Article XXI is the national security exception under the GATT which allows the Member States to take certain measures which would otherwise be prohibited under the garb of protecting the national security interest. The article provides exceptions in the following manner: (a) members are excluded from disclosure of information which it considers to be contrary to its essential security interests; (b) any action that a member state takes which it considers necessary for the protection of its essential security measures relating to regulation of fissionable materials, regulation of traffic and in arms and any action in pursuance of UN Charter obligations relating to maintenance of international peace and security is excluded; or (c) it contains a vaguely worded clause that allows for an action taken in time of war or other emergency in international relations. Few questions that arise with respect to Article XXI are: How near or impending should the threat be? Is there any threshold of necessity under Article XXI? To help me with these questions, I searched for cases and previous instances wherein this exception had been used.

Previous Invocations of Article XXI

Article XXI was invoked for the first time by the US to justify its sanction against Czechoslovakia. Czechoslovakia challenged the invocation of the provision in a broad way by the US. Although the challenge was rejected on substantive grounds, it is significant that the US did not challenge outside review of the invocation. However, there was a shift from this position in a case where the application of Article XXI as a justification for the US embargo on all transactions relating to imports from Nicaragua and exports to Nicaragua was challenged by Nicaragua. It was argued by the US that the language is self-judging. The GATT panel refused to exercise jurisdiction and asserted that it had no authority to examine the correctness of invocation of Article XXI. A similar line of argument was taken by the US in its submissions in the Russia—Traffic in Transit case, where it argued that a Member has the “discretion and responsibility” to decide “what is required to protect the security of its nation and citizens.” Article XXI was also invoked by the US to justify the presidential proclamation issued in 1962 which imposed an embargo on trade with Cuba. Most recently, Qatar requested consultations with UAE, Bahrain, and Saudi Arabia post imposition of the trade embargo against Qatar by these countries. Subsequently, Qatar asked for the establishment of panels. While Qatar has argued that the measures are against GATT, GATS, and TRIPS, UAE has argued that it is in the interest of its national security as Qatar funds terrorist organizations. Once again, the contention is with respect to the self-judging character/non-reviewability of Article XXI.

Arguments advanced by China

China has requested for consultations with the US and asserted that the measures are, inter alia, are inconsistent with the Agreement of Safeguards on the ground that there was a failure to provide a reasoned and adequate explanation for the imposition of tariffs and non-compliance with the procedural requirements.
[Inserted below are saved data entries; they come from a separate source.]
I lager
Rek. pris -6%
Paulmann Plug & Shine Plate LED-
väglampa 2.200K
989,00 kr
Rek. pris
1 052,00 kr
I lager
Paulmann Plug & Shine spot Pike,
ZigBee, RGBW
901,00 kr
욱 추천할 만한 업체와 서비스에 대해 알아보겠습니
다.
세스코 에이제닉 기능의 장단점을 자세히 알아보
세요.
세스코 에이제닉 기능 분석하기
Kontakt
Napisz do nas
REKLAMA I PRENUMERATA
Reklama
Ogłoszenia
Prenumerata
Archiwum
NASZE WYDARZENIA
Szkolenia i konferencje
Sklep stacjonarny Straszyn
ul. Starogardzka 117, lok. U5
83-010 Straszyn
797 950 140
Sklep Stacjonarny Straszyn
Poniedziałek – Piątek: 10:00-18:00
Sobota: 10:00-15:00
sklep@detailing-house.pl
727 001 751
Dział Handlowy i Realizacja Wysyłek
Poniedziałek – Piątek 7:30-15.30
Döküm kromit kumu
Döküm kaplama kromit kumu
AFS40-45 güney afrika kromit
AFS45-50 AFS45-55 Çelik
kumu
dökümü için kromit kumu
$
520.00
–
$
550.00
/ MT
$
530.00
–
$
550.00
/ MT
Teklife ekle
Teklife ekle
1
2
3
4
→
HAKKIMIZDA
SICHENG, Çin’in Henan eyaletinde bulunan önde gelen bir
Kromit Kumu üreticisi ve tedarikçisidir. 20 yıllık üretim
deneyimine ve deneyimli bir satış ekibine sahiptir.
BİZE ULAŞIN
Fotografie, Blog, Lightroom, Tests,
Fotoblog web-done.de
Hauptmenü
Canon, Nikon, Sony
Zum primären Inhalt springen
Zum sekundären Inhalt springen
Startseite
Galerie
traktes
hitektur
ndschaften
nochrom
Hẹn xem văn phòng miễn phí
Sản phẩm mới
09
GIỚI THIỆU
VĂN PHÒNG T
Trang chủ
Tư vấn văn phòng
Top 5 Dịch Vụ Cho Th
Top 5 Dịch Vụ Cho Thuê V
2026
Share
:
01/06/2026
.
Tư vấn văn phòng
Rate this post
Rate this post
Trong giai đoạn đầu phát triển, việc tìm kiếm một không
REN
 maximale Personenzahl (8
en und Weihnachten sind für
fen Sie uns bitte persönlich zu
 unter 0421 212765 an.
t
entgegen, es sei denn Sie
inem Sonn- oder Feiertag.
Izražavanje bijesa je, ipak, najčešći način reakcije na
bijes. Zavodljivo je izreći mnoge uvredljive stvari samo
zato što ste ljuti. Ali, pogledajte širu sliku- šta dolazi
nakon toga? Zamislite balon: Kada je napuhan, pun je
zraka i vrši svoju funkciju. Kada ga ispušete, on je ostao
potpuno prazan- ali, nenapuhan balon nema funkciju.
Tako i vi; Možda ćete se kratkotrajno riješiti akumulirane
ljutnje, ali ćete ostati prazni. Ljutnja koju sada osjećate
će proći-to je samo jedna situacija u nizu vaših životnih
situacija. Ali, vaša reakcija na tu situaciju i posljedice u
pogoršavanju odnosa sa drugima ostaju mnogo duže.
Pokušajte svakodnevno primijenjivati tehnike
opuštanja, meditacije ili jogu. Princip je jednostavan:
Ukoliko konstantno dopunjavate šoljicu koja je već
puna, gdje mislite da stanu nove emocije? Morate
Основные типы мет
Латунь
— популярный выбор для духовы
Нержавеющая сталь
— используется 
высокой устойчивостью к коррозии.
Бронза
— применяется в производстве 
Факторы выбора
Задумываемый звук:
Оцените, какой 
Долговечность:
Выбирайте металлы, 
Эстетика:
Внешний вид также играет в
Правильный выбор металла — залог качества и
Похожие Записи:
Additionally, it has argued that selective application of the measure is inconsistent with the obligation under Article I:1 of GATT. By doing so, China has negated the claim that it falls under Article XXI. It also provides an advantage to China because under Article 8.1 of the Safeguards Agreement, an affected country can request for consultations and the parties may agree for compensation for adverse effects of the measure. On failure to reach an agreement within 30 days of consultations, the exporting members are entitled to suspend, on 30 days written notice, “the application of substantially equivalent concessions or other obligations under GATT 1994, to the trade of the Member applying the safeguard measure.” The EU, India, Russia, and Thailand have requested to join the consultations.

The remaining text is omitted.